L'appellation de disques souples pour ceux utilisés dans l'enregistrement particulier vient de ce que les premiers disques vierges destinés à ce genre d'enregistrement étaient constitués par une feuille mince de gélatine pouvant se rouler. D'autre part, certaines maisons d'éditions sonores pressèrent des disques sur matière cellulosique. Par la suite, les disques vierges furent présentés sur supports en carton, puis sur zinc, aluminium et verre. Devenus rigides, ils conservèrent néanmoins leur dénomination de disques souples pour les différencier des disques durs commerciaux. La gélatine fut remplacée par des vernis cellulosiques dont la recherche fut délicate et fort longue avant de parvenir aux vernis actuels : matière très homogène sans bruit de surface se gravant facilement et offrant cependant une grande résistance à l'usure. Tous ces disques nécessitent l'emploi d'aiguilles spéciales (courbes où à pointe arrondie) ou l'usage d'aiguilles non métalliques.

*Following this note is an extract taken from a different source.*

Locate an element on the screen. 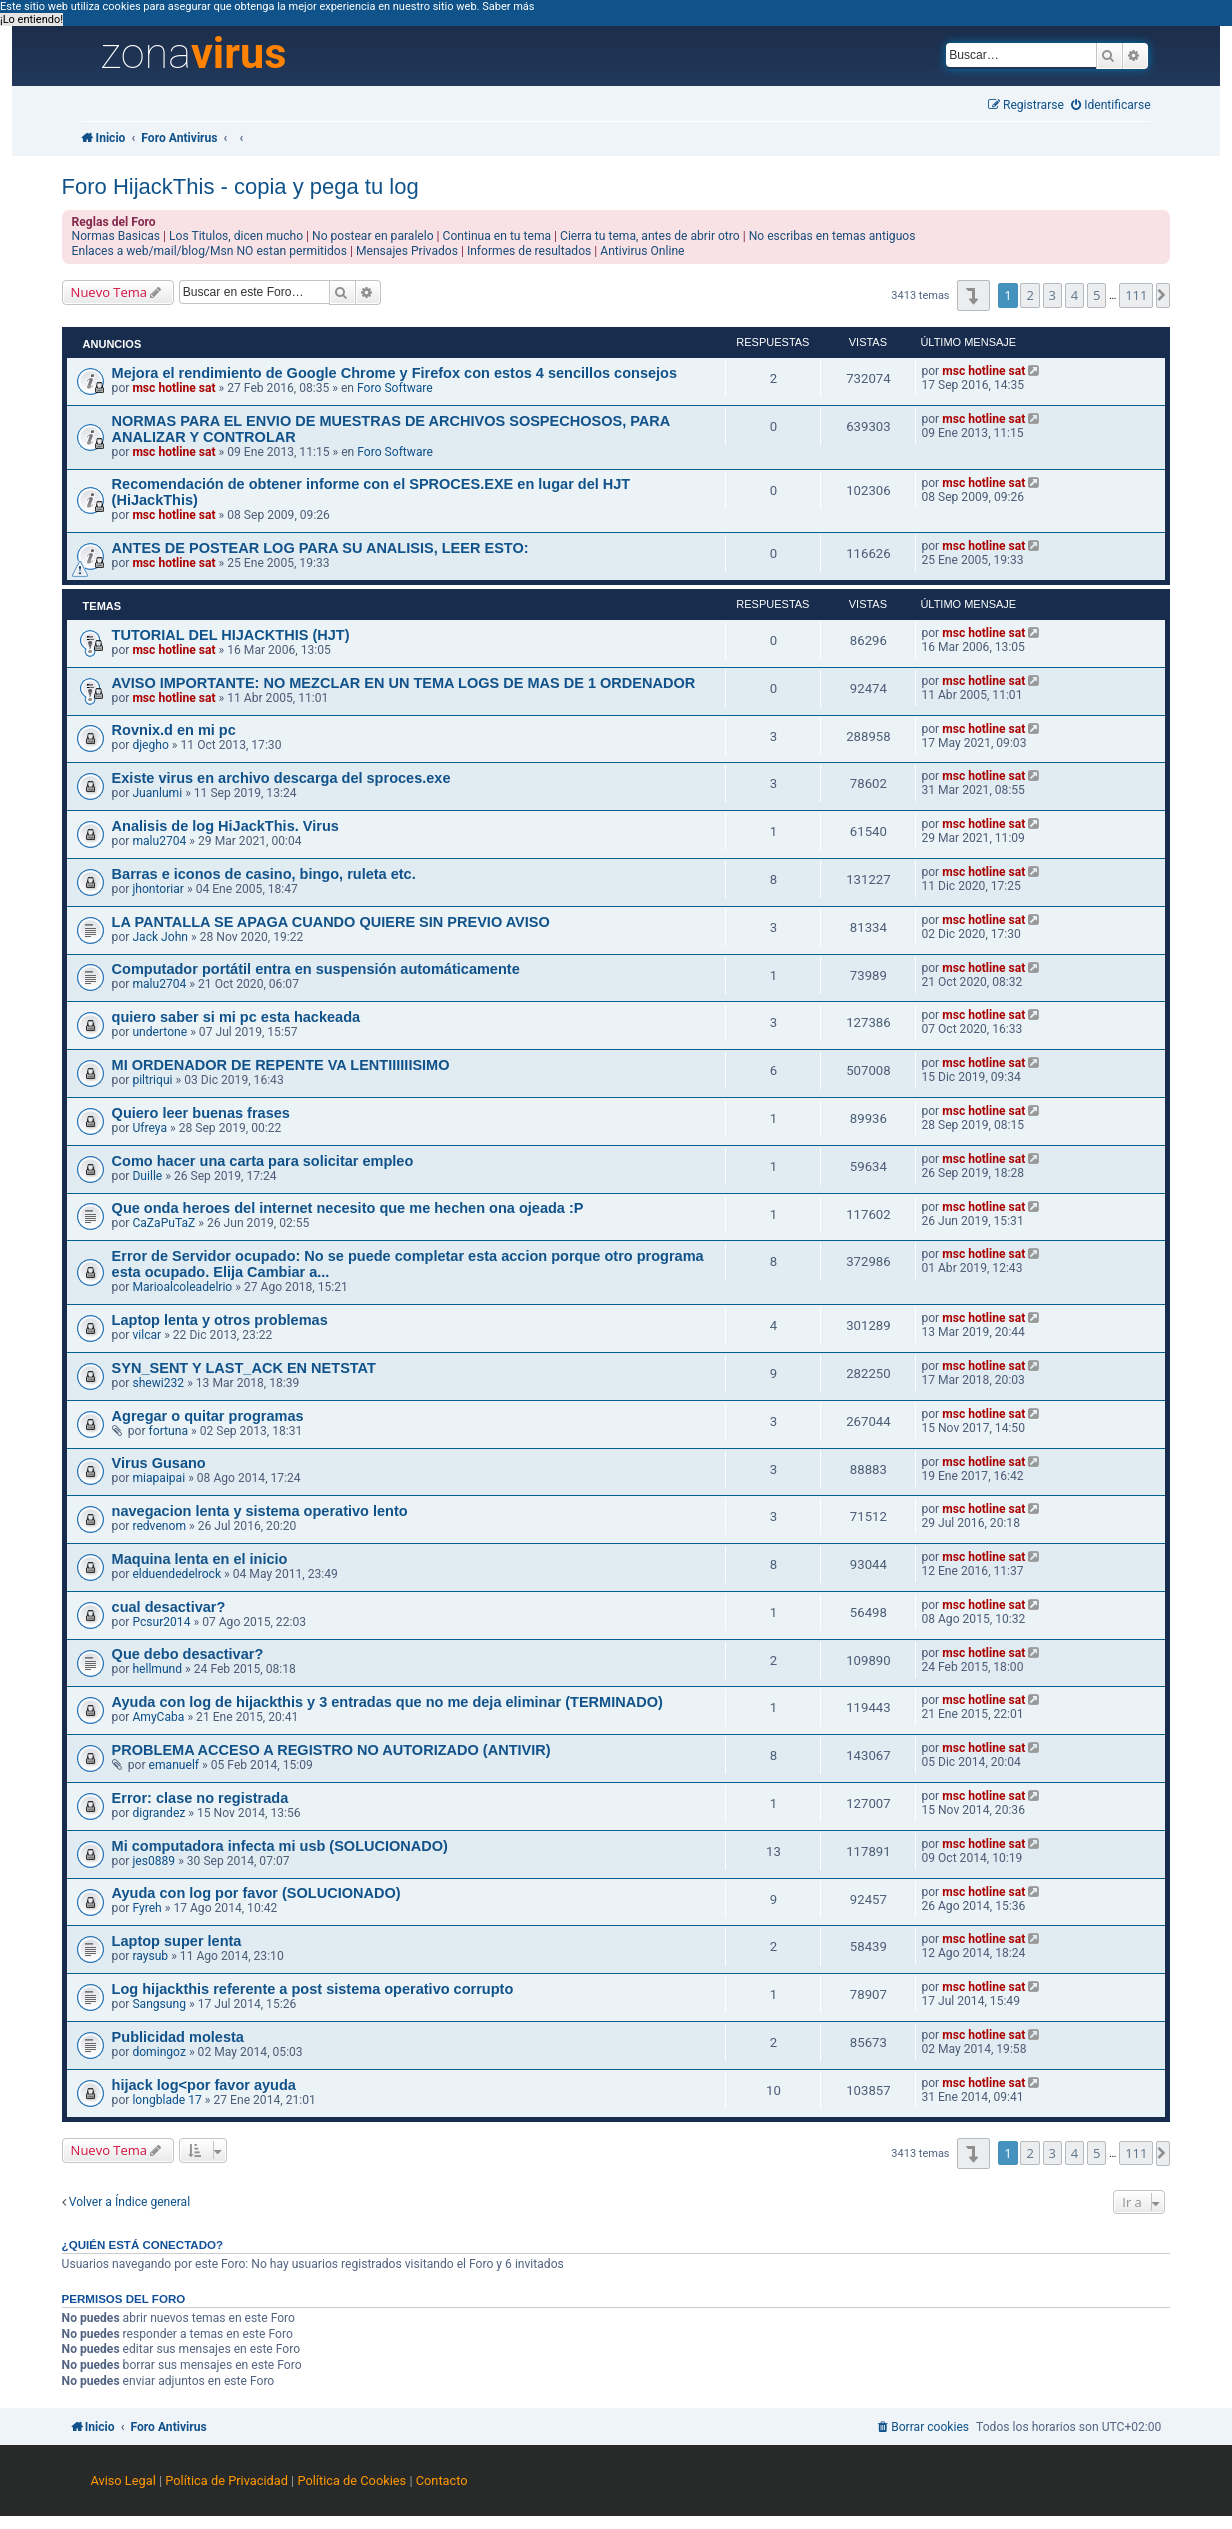  Quiero leer buenas frases is located at coordinates (201, 1113).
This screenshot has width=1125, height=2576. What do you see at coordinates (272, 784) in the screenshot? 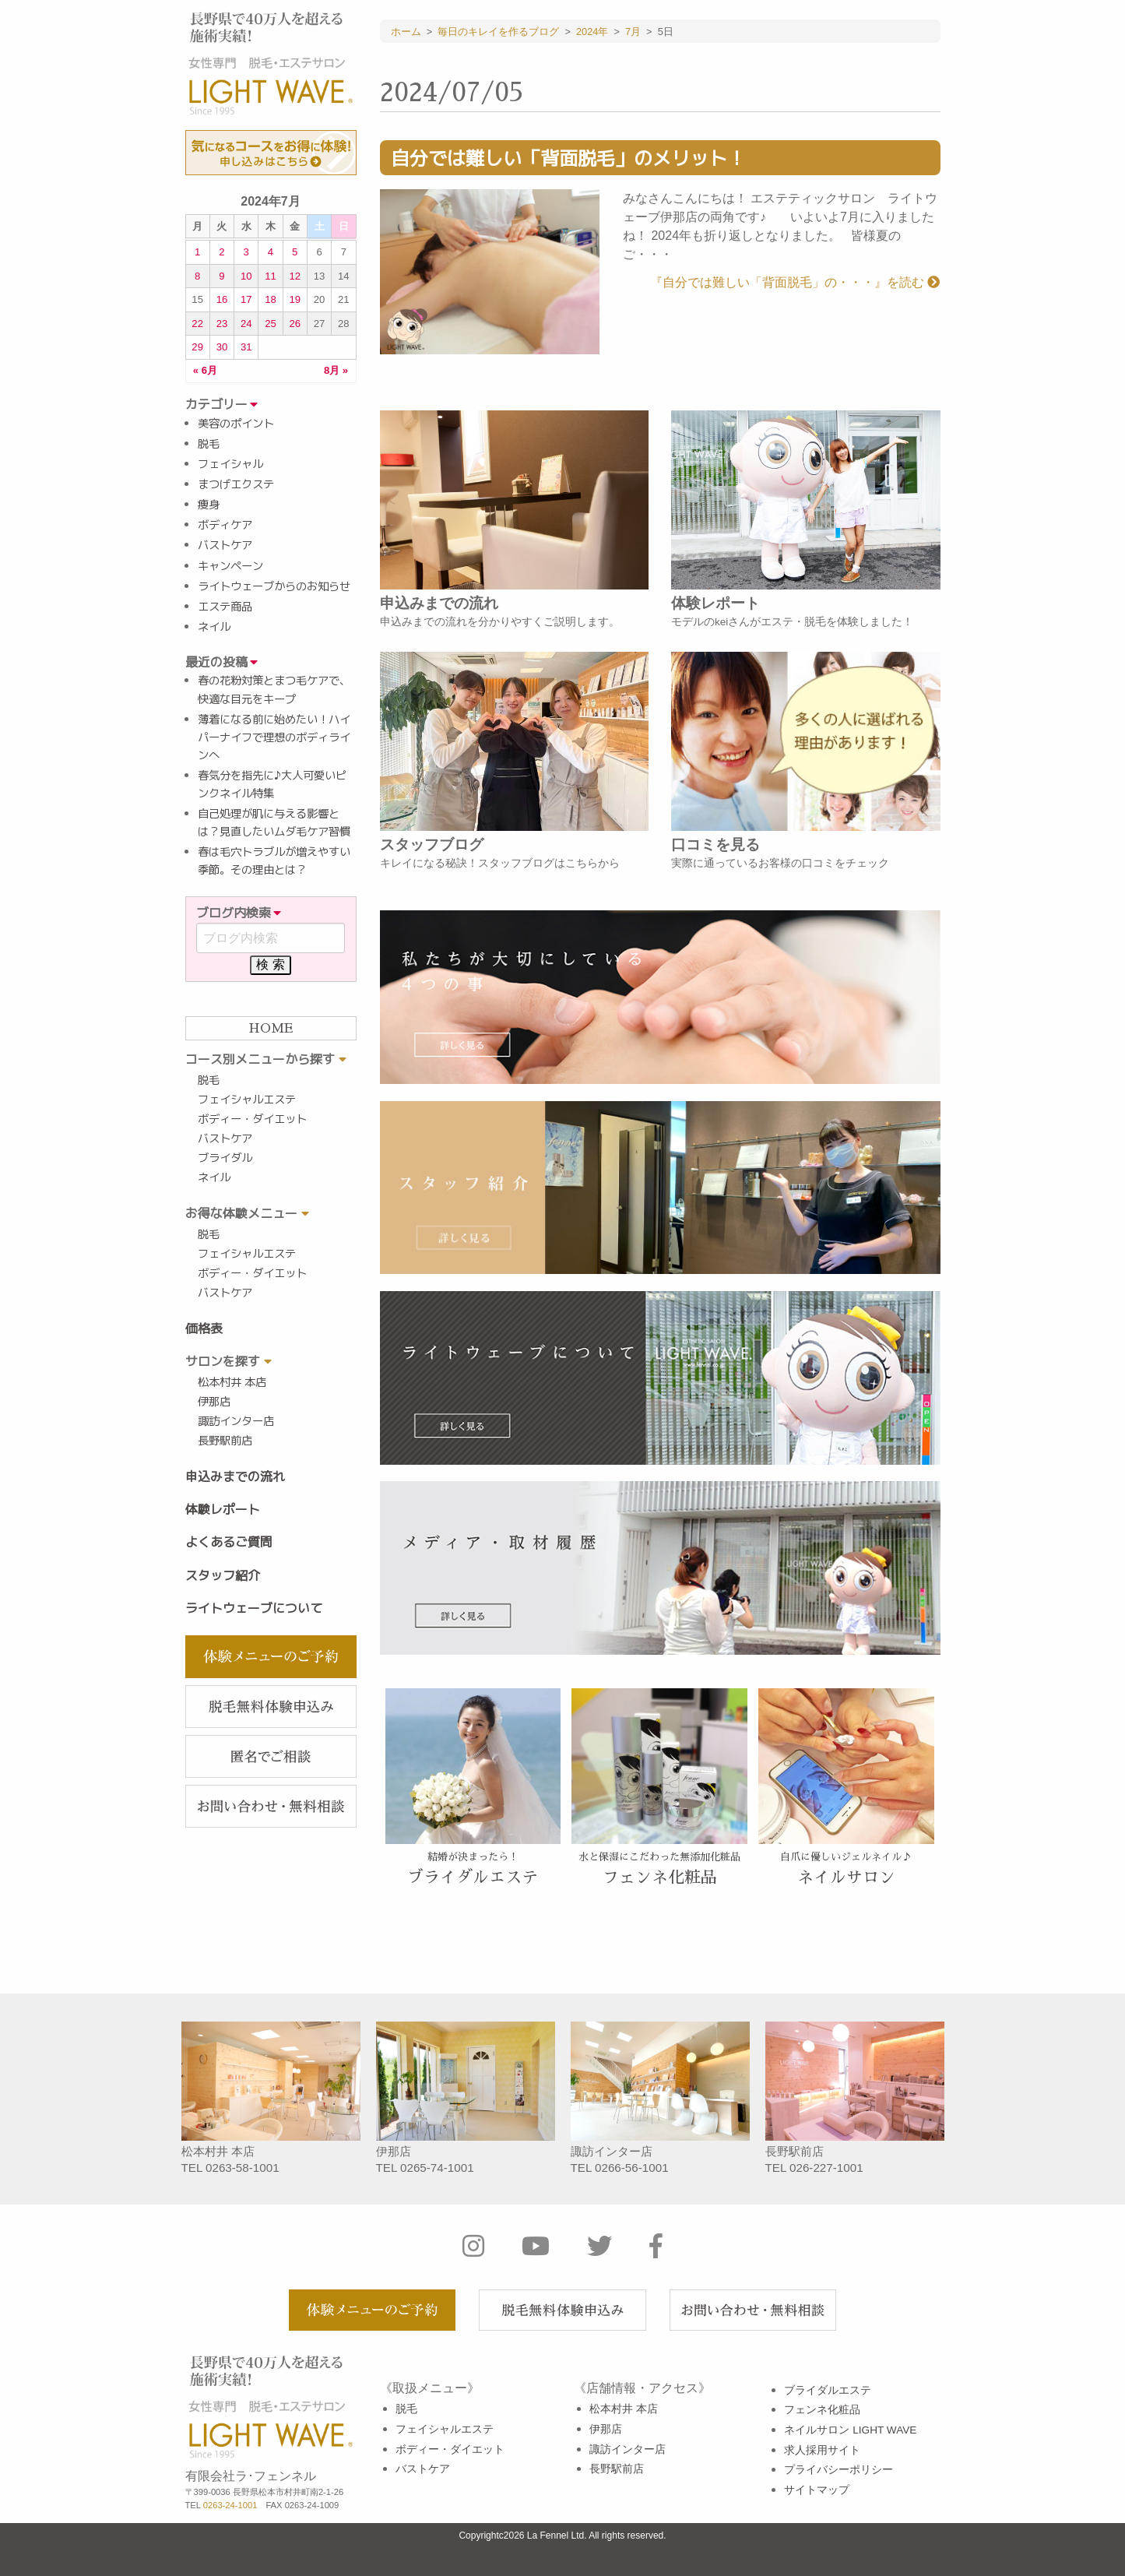 I see `春気分を指先に♪大人可愛いピンクネイル特集` at bounding box center [272, 784].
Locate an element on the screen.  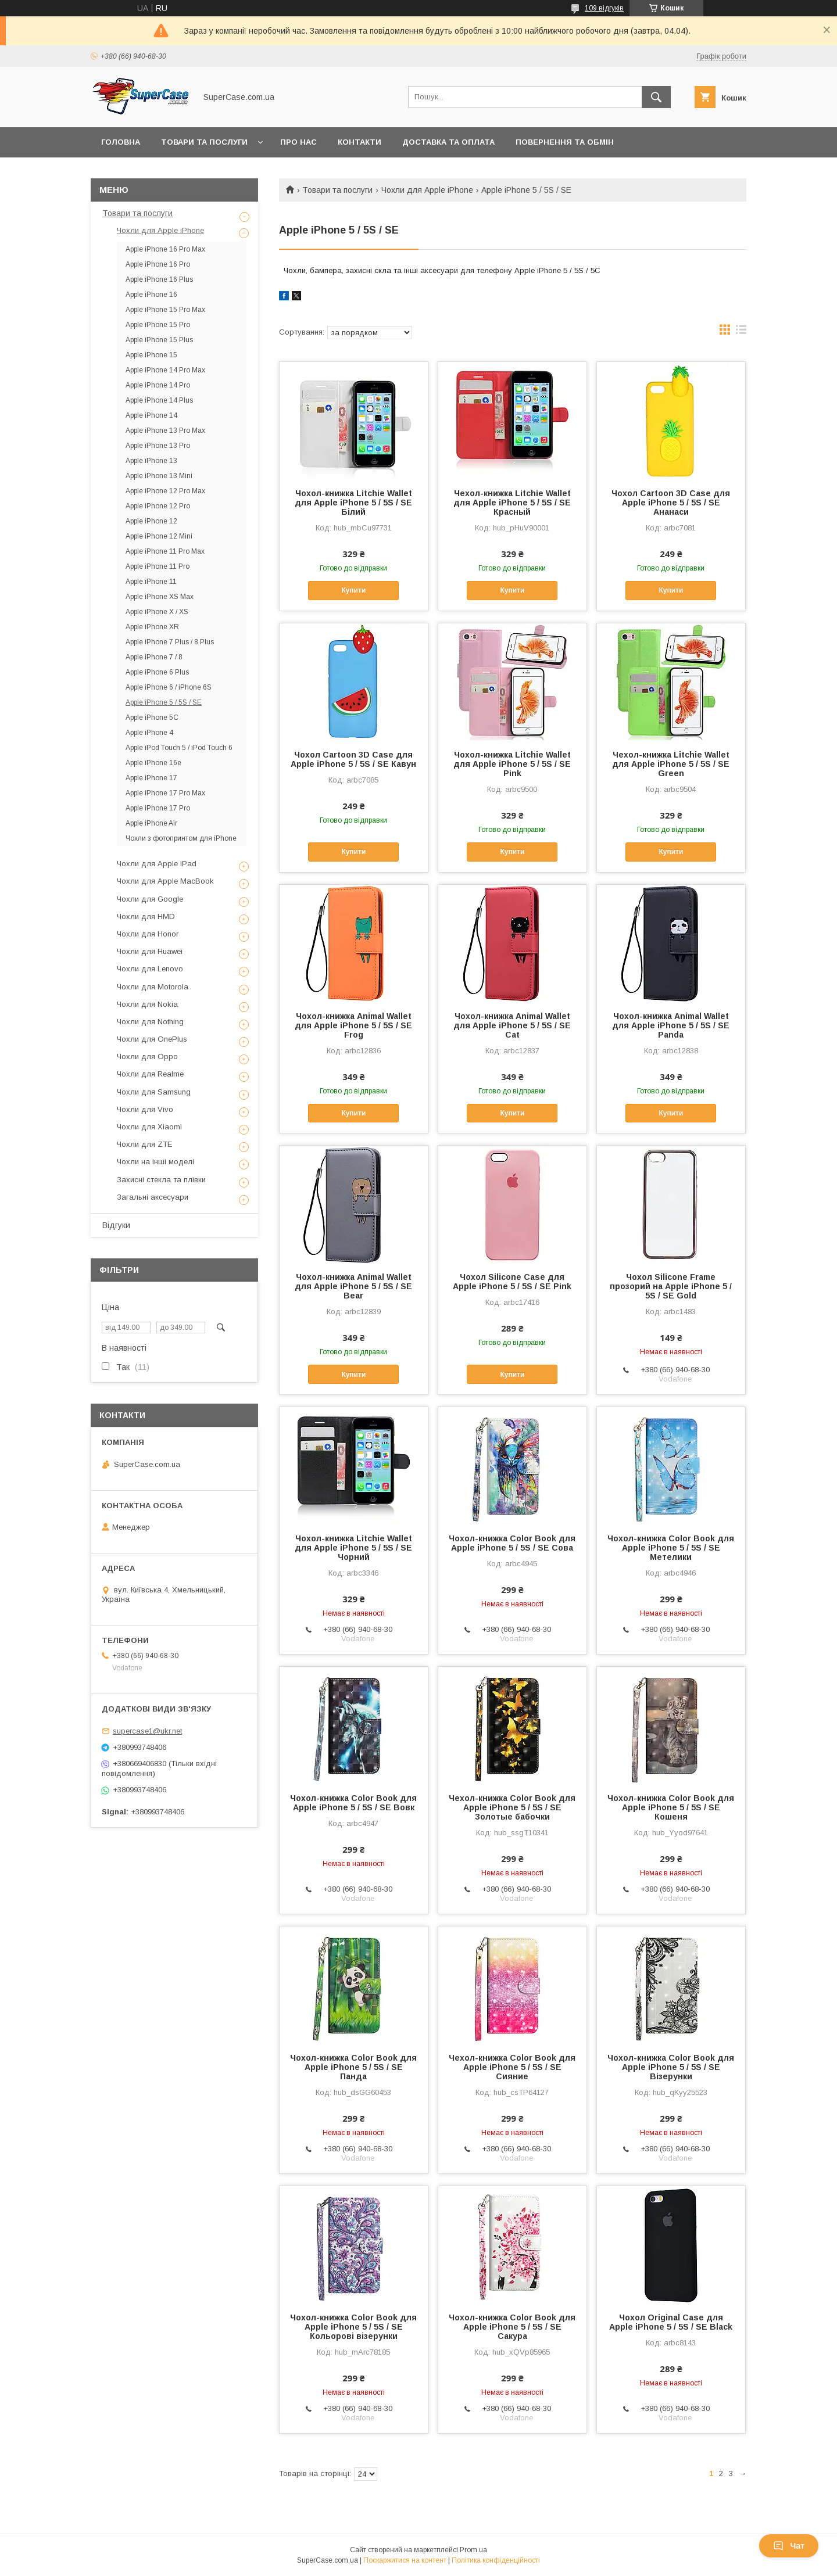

L'usure des disques souples est environ deux fois plus rapide que celle des disques durs en matière moulée. Ne pas omettre de passer une brosse douce sur leur surface avant chaque audition.
DU RÉCITAL LUCIENNE DELFORGE
Enregistré au Town-Hall de New York par la N.B.C.
Texte de Henry Mercadier, enregistré par l'auteur
(Extrait).
MESDAMES,
MESDEMOISELLES,
MESSIEURS,
Nous allons entendre, grâce à nos hôtes auxquels rien d'artistique n'est étranger et qui depuis quarante ans ont dévoué leur vie d'inventeurs à la radio et aux disques sous tous leurs aspects, des disques qui constituent une merveilleuse innovation, la plus précieuse qu'on ait jamais réalisée dans le domaine de la technique au service de la musique pure.
Il y a six mois, Lucienne Delforge, que nous sommes déjà nombreux à considérer comme la plus grande artiste du piano que la France ait connue, Lucienne Delforge, que les plus sévères critiques étrangers ont égalée aux plus illustres, à Paderewski, à Liszt lui-même, l'ambassadrice de la musique française, quittait la France pour entreprendre une deuxième tournée de récitals à travers les Etats-Unis. Cette tournée débutait au Town-Hall à New York par un récital dont nous saurons tout à l'heure qu'il fut un triomphe, car nous allons l'entendre.
Il fut enregistré intégralement par les techniciens de la N.B.C. dans la salle même, le même soir, tandis que la musicienne interprétait pour ses deux mille auditeurs quelques-unes des plus belles pages des maîtres français, que depuis cinq ans, elle n'a pas cessé d'imposer, seule, sans autre aide que sa volonté, sans autre appui que sa dévotion, à l'admiration du monde.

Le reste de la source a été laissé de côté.